*** Material provided Section Begins ***
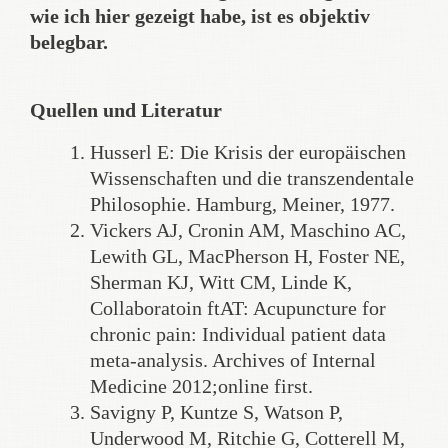
wie ich hier gezeigt habe, ist es objektiv
belegbar.
Quellen und Literatur
Husserl E: Die Krisis der europäischen
Wissenschaften und die transzendentale
Philosophie. Hamburg, Meiner, 1977.
Vickers AJ, Cronin AM, Maschino AC,
Lewith GL, MacPherson H, Foster NE,
Sherman KJ, Witt CM, Linde K,
Collaboratoin ftAT: Acupuncture for
chronic pain: Individual patient data
meta-analysis. Archives of Internal
Medicine 2012;online first.
Savigny P, Kuntze S, Watson P,
Underwood M, Ritchie G, Cotterell M,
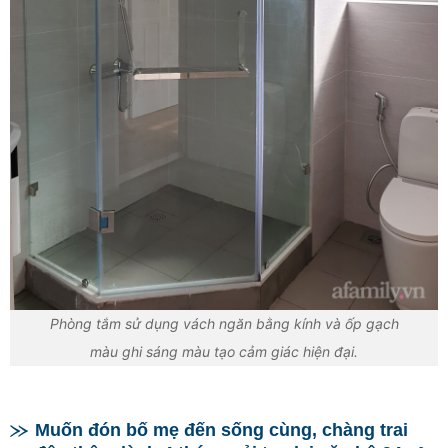
Phòng tắm sử dụng vách ngăn bằng kính và ốp gạch
màu ghi sáng màu tạo cảm giác hiện đại.
Muốn đón bố mẹ đến sống cùng, chàng trai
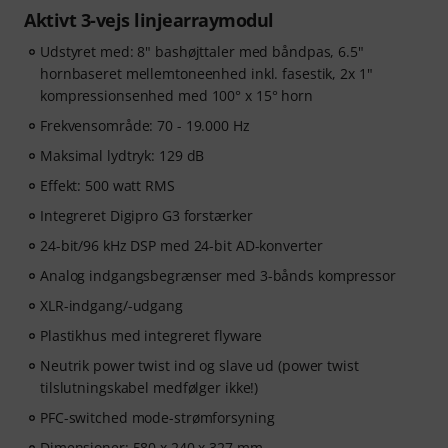
Aktivt 3-vejs linjearraymodul
Udstyret med: 8" bashøjttaler med båndpas, 6.5"
hornbaseret mellemtoneenhed inkl. fasestik, 2x 1"
kompressionsenhed med 100° x 15° horn
Frekvensområde: 70 - 19.000 Hz
Maksimal lydtryk: 129 dB
Effekt: 500 watt RMS
Integreret Digipro G3 forstærker
24-bit/96 kHz DSP med 24-bit AD-konverter
Analog indgangsbegrænser med 3-bånds kompressor
XLR-indgang/-udgang
Plastikhus med integreret flyware
Neutrik power twist ind og slave ud (power twist
tilslutningskabel medfølger ikke!)
PFC-switched mode-strømforsyning
Dimensioner: 580 x 240 x 327 mm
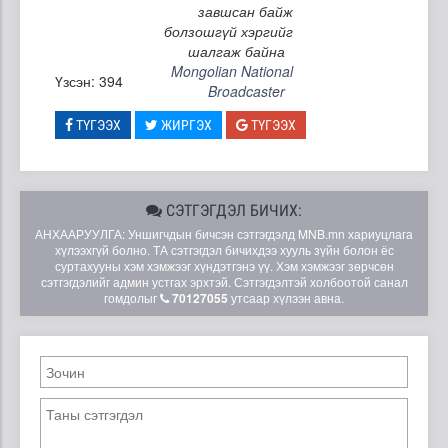
завшсан байж
болзошгүй хэргийг
шалгаж байна
Mongolian National
Үзсэн: 394
Broadcaster
ТҮГЭЭХ
ЖИРГЭХ
ТҮГЭЭХ
СЭТГЭГДЭЛ БИЧИХ:
АНХААРУУЛГА: Уншигчдын бичсэн сэтгэгдэлд MNB.mn хариуцлага
хүлээхгүй болно. ТА сэтгэгдэл бичихдээ хууль зүйн болон ёс
суртахууны хэм хэмжээг хүндэтгэнэ үү. Хэм хэмжээг зөрчсөн
сэтгэгдэлийг админ устгах эрхтэй. Сэтгэгдэлтэй холбоотой санал
гомдолыг
70127055
утсаар хүлээн авна.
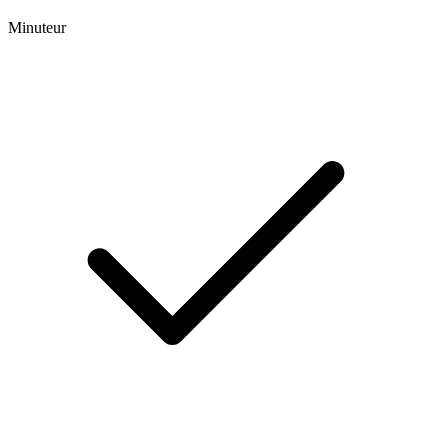
Minuteur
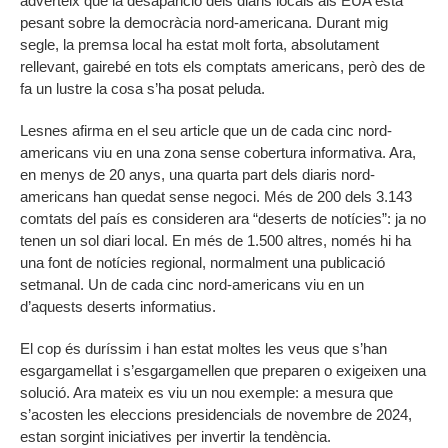
adverteix que la desaparició dels diaris locals als EUA està
pesant sobre la democràcia nord-americana. Durant mig
segle, la premsa local ha estat molt forta, absolutament
rellevant, gairebé en tots els comptats americans, però des de
fa un lustre la cosa s’ha posat peluda.
Lesnes afirma en el seu article que un de cada cinc nord-
americans viu en una zona sense cobertura informativa. Ara,
en menys de 20 anys, una quarta part dels diaris nord-
americans han quedat sense negoci. Més de 200 dels 3.143
comtats del país es consideren ara “deserts de notícies”: ja no
tenen un sol diari local. En més de 1.500 altres, només hi ha
una font de notícies regional, normalment una publicació
setmanal. Un de cada cinc nord-americans viu en un
d’aquests deserts informatius.
El cop és duríssim i han estat moltes les veus que s’han
esgargamellat i s’esgargamellen que preparen o exigeixen una
solució. Ara mateix es viu un nou exemple: a mesura que
s’acosten les eleccions presidencials de novembre de 2024,
estan sorgint iniciatives per invertir la tendència.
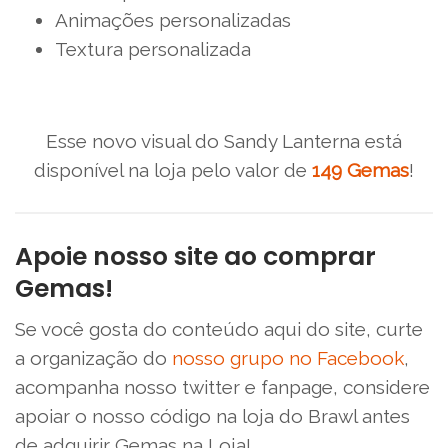
Animações personalizadas
Textura personalizada
Esse novo visual do Sandy Lanterna está
disponível na loja pelo valor de
149 Gemas
!
Apoie nosso site ao comprar
Gemas!
Se você gosta do conteúdo aqui do site, curte
a organização do
nosso grupo no Facebook
,
acompanha nosso twitter e fanpage, considere
apoiar o nosso código na loja do Brawl antes
de adquirir Gemas na Loja!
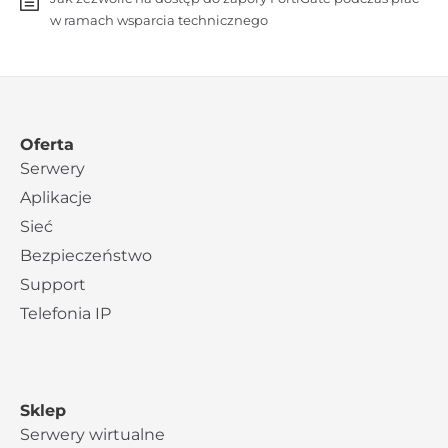
w ramach wsparcia technicznego
Oferta
Serwery
Aplikacje
Sieć
Bezpieczeństwo
Support
Telefonia IP
Sklep
Serwery wirtualne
*** Material provided Section Ends ***
• What to do: Please copy the records above word for word, leaving out every picture.

• Response area:
wie ich hier gezeigt habe, ist es objektiv
belegbar.
Quellen und Literatur
Husserl E: Die Krisis der europäischen
Wissenschaften und die transzendentale
Philosophie. Hamburg, Meiner, 1977.
Vickers AJ, Cronin AM, Maschino AC,
Lewith GL, MacPherson H, Foster NE,
Sherman KJ, Witt CM, Linde K,
Collaboratoin ftAT: Acupuncture for
chronic pain: Individual patient data
meta-analysis. Archives of Internal
Medicine 2012;online first.
Savigny P, Kuntze S, Watson P,
Underwood M, Ritchie G, Cotterell M,
Phòng tắm sử dụng vách ngăn bằng kính và ốp gạch
màu ghi sáng màu tạo cảm giác hiện đại.
Muốn đón bố mẹ đến sống cùng, chàng trai
Aktivt 3-vejs linjearraymodul
Udstyret med: 8" bashøjttaler med båndpas, 6.5"
hornbaseret mellemtoneenhed inkl. fasestik, 2x 1"
kompressionsenhed med 100° x 15° horn
Frekvensområde: 70 - 19.000 Hz
Maksimal lydtryk: 129 dB
Effekt: 500 watt RMS
Integreret Digipro G3 forstærker
24-bit/96 kHz DSP med 24-bit AD-konverter
Analog indgangsbegrænser med 3-bånds kompressor
XLR-indgang/-udgang
Plastikhus med integreret flyware
Neutrik power twist ind og slave ud (power twist
tilslutningskabel medfølger ikke!)
PFC-switched mode-strømforsyning
Dimensioner: 580 x 240 x 327 mm
завшсан байж
болзошгүй хэргийг
шалгаж байна
Mongolian National
Үзсэн: 394
Broadcaster
ТҮГЭЭХ
ЖИРГЭХ
ТҮГЭЭХ
СЭТГЭГДЭЛ БИЧИХ:
АНХААРУУЛГА: Уншигчдын бичсэн сэтгэгдэлд MNB.mn хариуцлага
хүлээхгүй болно. ТА сэтгэгдэл бичихдээ хууль зүйн болон ёс
суртахууны хэм хэмжээг хүндэтгэнэ үү. Хэм хэмжээг зөрчсөн
сэтгэгдэлийг админ устгах эрхтэй. Сэтгэгдэлтэй холбоотой санал
гомдолыг
70127055
утсаар хүлээн авна.
Minuteur
adverteix que la desaparició dels diaris locals als EUA està
pesant sobre la democràcia nord-americana. Durant mig
segle, la premsa local ha estat molt forta, absolutament
rellevant, gairebé en tots els comptats americans, però des de
fa un lustre la cosa s’ha posat peluda.
Lesnes afirma en el seu article que un de cada cinc nord-
americans viu en una zona sense cobertura informativa. Ara,
en menys de 20 anys, una quarta part dels diaris nord-
americans han quedat sense negoci. Més de 200 dels 3.143
comtats del país es consideren ara “deserts de notícies”: ja no
tenen un sol diari local. En més de 1.500 altres, només hi ha
una font de notícies regional, normalment una publicació
setmanal. Un de cada cinc nord-americans viu en un
d’aquests deserts informatius.
El cop és duríssim i han estat moltes les veus que s’han
esgargamellat i s’esgargamellen que preparen o exigeixen una
solució. Ara mateix es viu un nou exemple: a mesura que
s’acosten les eleccions presidencials de novembre de 2024,
estan sorgint iniciatives per invertir la tendència.
Animações personalizadas
Textura personalizada
Esse novo visual do Sandy Lanterna está
disponível na loja pelo valor de
149 Gemas
!
Apoie nosso site ao comprar
Gemas!
Se você gosta do conteúdo aqui do site, curte
a organização do
nosso grupo no Facebook
,
acompanha nosso twitter e fanpage, considere
apoiar o nosso código na loja do Brawl antes
de adquirir Gemas na Loja!
w ramach wsparcia technicznego
Oferta
Serwery
Aplikacje
Sieć
Bezpieczeństwo
Support
Telefonia IP
Sklep
Serwery wirtualne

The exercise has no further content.